What this task involves: Each entry below needs to be copied exactly, with nothing dropped.

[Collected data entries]
_____

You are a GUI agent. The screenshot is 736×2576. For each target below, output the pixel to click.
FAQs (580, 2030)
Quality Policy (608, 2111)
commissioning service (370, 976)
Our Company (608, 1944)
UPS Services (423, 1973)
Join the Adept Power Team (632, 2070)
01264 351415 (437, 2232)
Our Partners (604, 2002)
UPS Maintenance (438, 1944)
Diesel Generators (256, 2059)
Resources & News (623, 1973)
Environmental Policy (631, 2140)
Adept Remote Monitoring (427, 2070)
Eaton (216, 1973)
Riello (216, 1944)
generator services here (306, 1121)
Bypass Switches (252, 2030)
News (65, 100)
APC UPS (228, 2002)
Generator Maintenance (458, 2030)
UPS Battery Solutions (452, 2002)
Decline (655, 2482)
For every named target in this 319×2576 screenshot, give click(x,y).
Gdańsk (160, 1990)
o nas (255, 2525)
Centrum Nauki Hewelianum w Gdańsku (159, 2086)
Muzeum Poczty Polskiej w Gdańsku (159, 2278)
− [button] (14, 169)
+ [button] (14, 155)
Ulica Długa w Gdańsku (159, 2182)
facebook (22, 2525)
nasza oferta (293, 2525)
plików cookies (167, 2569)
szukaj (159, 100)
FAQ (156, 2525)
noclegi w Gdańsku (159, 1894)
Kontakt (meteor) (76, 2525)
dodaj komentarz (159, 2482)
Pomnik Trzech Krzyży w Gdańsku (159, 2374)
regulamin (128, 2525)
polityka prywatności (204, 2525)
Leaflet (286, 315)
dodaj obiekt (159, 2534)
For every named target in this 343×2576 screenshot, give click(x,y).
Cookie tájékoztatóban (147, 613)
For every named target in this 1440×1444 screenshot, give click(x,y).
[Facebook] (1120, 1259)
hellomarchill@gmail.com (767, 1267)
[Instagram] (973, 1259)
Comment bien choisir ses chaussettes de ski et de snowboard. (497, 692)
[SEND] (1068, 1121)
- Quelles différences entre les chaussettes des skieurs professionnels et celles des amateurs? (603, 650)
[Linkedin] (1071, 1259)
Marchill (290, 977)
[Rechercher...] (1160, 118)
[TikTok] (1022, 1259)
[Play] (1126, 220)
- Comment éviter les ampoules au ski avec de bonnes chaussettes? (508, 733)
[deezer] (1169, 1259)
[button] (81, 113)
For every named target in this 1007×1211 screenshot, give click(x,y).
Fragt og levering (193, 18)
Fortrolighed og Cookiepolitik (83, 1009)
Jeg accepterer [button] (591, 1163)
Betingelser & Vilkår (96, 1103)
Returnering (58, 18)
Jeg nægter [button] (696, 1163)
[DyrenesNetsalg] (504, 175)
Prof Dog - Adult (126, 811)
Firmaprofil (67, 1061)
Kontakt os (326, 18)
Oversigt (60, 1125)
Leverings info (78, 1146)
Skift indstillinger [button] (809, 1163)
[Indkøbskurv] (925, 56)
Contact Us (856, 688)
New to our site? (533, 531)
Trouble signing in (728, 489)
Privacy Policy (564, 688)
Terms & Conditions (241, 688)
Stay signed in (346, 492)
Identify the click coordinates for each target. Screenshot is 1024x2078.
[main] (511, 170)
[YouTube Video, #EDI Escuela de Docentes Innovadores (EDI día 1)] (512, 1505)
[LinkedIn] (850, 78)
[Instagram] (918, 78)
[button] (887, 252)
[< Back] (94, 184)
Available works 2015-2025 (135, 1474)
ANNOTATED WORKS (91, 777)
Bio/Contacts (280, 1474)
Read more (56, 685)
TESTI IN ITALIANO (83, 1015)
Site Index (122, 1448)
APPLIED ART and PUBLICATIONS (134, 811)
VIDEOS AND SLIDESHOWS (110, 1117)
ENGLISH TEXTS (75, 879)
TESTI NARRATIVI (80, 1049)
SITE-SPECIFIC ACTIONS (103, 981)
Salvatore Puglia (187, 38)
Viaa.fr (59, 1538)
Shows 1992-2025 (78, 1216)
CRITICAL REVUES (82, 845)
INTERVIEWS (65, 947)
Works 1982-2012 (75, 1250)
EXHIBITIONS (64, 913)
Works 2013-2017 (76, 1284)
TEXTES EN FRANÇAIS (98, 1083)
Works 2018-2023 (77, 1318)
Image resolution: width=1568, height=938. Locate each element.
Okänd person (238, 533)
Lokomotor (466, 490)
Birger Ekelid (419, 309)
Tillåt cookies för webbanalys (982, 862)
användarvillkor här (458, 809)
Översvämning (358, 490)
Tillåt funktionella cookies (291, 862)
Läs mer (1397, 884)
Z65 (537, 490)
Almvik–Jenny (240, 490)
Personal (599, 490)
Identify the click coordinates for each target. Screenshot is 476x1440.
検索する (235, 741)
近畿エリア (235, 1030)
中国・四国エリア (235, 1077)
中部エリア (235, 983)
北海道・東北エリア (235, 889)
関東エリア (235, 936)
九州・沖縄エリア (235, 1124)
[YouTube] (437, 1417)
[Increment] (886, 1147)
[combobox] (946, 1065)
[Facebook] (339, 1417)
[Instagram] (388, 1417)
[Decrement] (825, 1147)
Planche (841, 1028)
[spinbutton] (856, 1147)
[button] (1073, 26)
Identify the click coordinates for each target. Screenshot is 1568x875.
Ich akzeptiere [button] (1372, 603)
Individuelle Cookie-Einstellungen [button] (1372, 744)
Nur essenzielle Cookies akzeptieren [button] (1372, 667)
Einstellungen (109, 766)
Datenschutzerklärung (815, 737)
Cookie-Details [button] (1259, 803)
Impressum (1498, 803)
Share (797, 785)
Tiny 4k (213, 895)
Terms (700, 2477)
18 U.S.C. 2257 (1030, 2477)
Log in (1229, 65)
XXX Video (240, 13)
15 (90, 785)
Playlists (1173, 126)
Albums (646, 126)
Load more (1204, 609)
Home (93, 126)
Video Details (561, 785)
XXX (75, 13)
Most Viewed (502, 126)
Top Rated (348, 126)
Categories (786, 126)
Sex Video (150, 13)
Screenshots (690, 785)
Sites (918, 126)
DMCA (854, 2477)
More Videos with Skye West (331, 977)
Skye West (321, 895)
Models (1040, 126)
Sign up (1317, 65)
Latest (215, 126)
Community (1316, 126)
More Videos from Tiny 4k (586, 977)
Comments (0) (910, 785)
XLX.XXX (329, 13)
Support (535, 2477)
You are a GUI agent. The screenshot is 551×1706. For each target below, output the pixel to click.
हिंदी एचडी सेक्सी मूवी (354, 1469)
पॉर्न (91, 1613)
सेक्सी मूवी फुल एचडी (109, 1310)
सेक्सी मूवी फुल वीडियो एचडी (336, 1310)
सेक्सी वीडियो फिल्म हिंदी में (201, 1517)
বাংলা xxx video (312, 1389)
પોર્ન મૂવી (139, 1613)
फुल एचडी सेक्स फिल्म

_____

Output of the exercise:
You are a GUI agent. The screenshot is 736×2576. For each target below, output the pixel to click.
FAQs (580, 2030)
Quality Policy (608, 2111)
commissioning service (370, 976)
Our Company (608, 1944)
UPS Services (423, 1973)
Join the Adept Power Team (632, 2070)
01264 351415 (437, 2232)
Our Partners (604, 2002)
UPS Maintenance (438, 1944)
Diesel Generators (256, 2059)
Resources & News (623, 1973)
Environmental Policy (631, 2140)
Adept Remote Monitoring (427, 2070)
Eaton (216, 1973)
Riello (216, 1944)
generator services here (306, 1121)
Bypass Switches (252, 2030)
News (65, 100)
APC UPS (228, 2002)
Generator Maintenance (458, 2030)
UPS Battery Solutions (452, 2002)
Decline (655, 2482)
For every named target in this 319×2576 screenshot, give click(x,y).
Gdańsk (160, 1990)
o nas (255, 2525)
Centrum Nauki Hewelianum w Gdańsku (159, 2086)
Muzeum Poczty Polskiej w Gdańsku (159, 2278)
− [button] (14, 169)
+ [button] (14, 155)
Ulica Długa w Gdańsku (159, 2182)
facebook (22, 2525)
nasza oferta (293, 2525)
plików cookies (167, 2569)
szukaj (159, 100)
FAQ (156, 2525)
noclegi w Gdańsku (159, 1894)
Kontakt (meteor) (76, 2525)
dodaj komentarz (159, 2482)
Pomnik Trzech Krzyży w Gdańsku (159, 2374)
regulamin (128, 2525)
polityka prywatności (204, 2525)
Leaflet (286, 315)
dodaj obiekt (159, 2534)
For every named target in this 343×2576 screenshot, give click(x,y).
Cookie tájékoztatóban (147, 613)
For every named target in this 1440×1444 screenshot, give click(x,y).
[Facebook] (1120, 1259)
hellomarchill@gmail.com (767, 1267)
[Instagram] (973, 1259)
Comment bien choisir ses chaussettes de ski et de snowboard. (497, 692)
[SEND] (1068, 1121)
- Quelles différences entre les chaussettes des skieurs professionnels et celles des amateurs? (603, 650)
[Linkedin] (1071, 1259)
Marchill (290, 977)
[Rechercher...] (1160, 118)
[TikTok] (1022, 1259)
[Play] (1126, 220)
- Comment éviter les ampoules au ski avec de bonnes chaussettes? (508, 733)
[deezer] (1169, 1259)
[button] (81, 113)
For every named target in this 1007×1211 screenshot, give click(x,y).
Fragt og levering (193, 18)
Fortrolighed og Cookiepolitik (83, 1009)
Jeg accepterer [button] (591, 1163)
Betingelser & Vilkår (96, 1103)
Returnering (58, 18)
Jeg nægter [button] (696, 1163)
[DyrenesNetsalg] (504, 175)
Prof Dog - Adult (126, 811)
Firmaprofil (67, 1061)
Kontakt os (326, 18)
Oversigt (60, 1125)
Leverings info (78, 1146)
Skift indstillinger [button] (809, 1163)
[Indkøbskurv] (925, 56)
Contact Us (856, 688)
New to our site? (533, 531)
Trouble signing in (728, 489)
Privacy Policy (564, 688)
Terms & Conditions (241, 688)
Stay signed in (346, 492)
Identify the click coordinates for each target. Screenshot is 1024x2078.
[main] (511, 170)
[YouTube Video, #EDI Escuela de Docentes Innovadores (EDI día 1)] (512, 1505)
[LinkedIn] (850, 78)
[Instagram] (918, 78)
[button] (887, 252)
[< Back] (94, 184)
Available works 2015-2025 (135, 1474)
ANNOTATED WORKS (91, 777)
Bio/Contacts (280, 1474)
Read more (56, 685)
TESTI IN ITALIANO (83, 1015)
Site Index (122, 1448)
APPLIED ART and PUBLICATIONS (134, 811)
VIDEOS AND SLIDESHOWS (110, 1117)
ENGLISH TEXTS (75, 879)
TESTI NARRATIVI (80, 1049)
SITE-SPECIFIC ACTIONS (103, 981)
Salvatore Puglia (187, 38)
Viaa.fr (59, 1538)
Shows 1992-2025 (78, 1216)
CRITICAL REVUES (82, 845)
INTERVIEWS (65, 947)
Works 1982-2012 (75, 1250)
EXHIBITIONS (64, 913)
Works 2013-2017 (76, 1284)
TEXTES EN FRANÇAIS (98, 1083)
Works 2018-2023 (77, 1318)
Image resolution: width=1568, height=938. Locate each element.
Okänd person (238, 533)
Lokomotor (466, 490)
Birger Ekelid (419, 309)
Tillåt cookies för webbanalys (982, 862)
användarvillkor här (458, 809)
Översvämning (358, 490)
Tillåt funktionella cookies (291, 862)
Läs mer (1397, 884)
Z65 (537, 490)
Almvik–Jenny (240, 490)
Personal (599, 490)
Identify the click coordinates for each target. Screenshot is 476x1440.
検索する (235, 741)
近畿エリア (235, 1030)
中国・四国エリア (235, 1077)
中部エリア (235, 983)
北海道・東北エリア (235, 889)
関東エリア (235, 936)
九州・沖縄エリア (235, 1124)
[YouTube] (437, 1417)
[Increment] (886, 1147)
[combobox] (946, 1065)
[Facebook] (339, 1417)
[Instagram] (388, 1417)
[Decrement] (825, 1147)
Planche (841, 1028)
[spinbutton] (856, 1147)
[button] (1073, 26)
Identify the click coordinates for each target. Screenshot is 1568x875.
Ich akzeptiere [button] (1372, 603)
Individuelle Cookie-Einstellungen [button] (1372, 744)
Nur essenzielle Cookies akzeptieren [button] (1372, 667)
Einstellungen (109, 766)
Datenschutzerklärung (815, 737)
Cookie-Details [button] (1259, 803)
Impressum (1498, 803)
Share (797, 785)
Tiny 4k (213, 895)
Terms (700, 2477)
18 U.S.C. 2257 (1030, 2477)
Log in (1229, 65)
XXX Video (240, 13)
15 (90, 785)
Playlists (1173, 126)
Albums (646, 126)
Load more (1204, 609)
Home (93, 126)
Video Details (561, 785)
XXX (75, 13)
Most Viewed (502, 126)
Top Rated (348, 126)
Categories (786, 126)
Sex Video (150, 13)
Screenshots (690, 785)
Sites (918, 126)
DMCA (854, 2477)
More Videos with Skye West (331, 977)
Skye West (321, 895)
Models (1040, 126)
Sign up (1317, 65)
Latest (215, 126)
Community (1316, 126)
More Videos from Tiny 4k (586, 977)
Comments (0) (910, 785)
XLX.XXX (329, 13)
Support (535, 2477)
You are a GUI agent. The screenshot is 551×1706. For each target below, output the pixel to click.
हिंदी एचडी सेक्सी मूवी (354, 1469)
पॉर्न (91, 1613)
सेक्सी मूवी फुल एचडी (109, 1310)
सेक्सी मूवी फुल वीडियो एचडी (336, 1310)
सेक्सी वीडियो फिल्म हिंदी में (201, 1517)
বাংলা xxx video (312, 1389)
પોર્ન મૂવી (139, 1613)
फुल एचडी सेक्स फिल्म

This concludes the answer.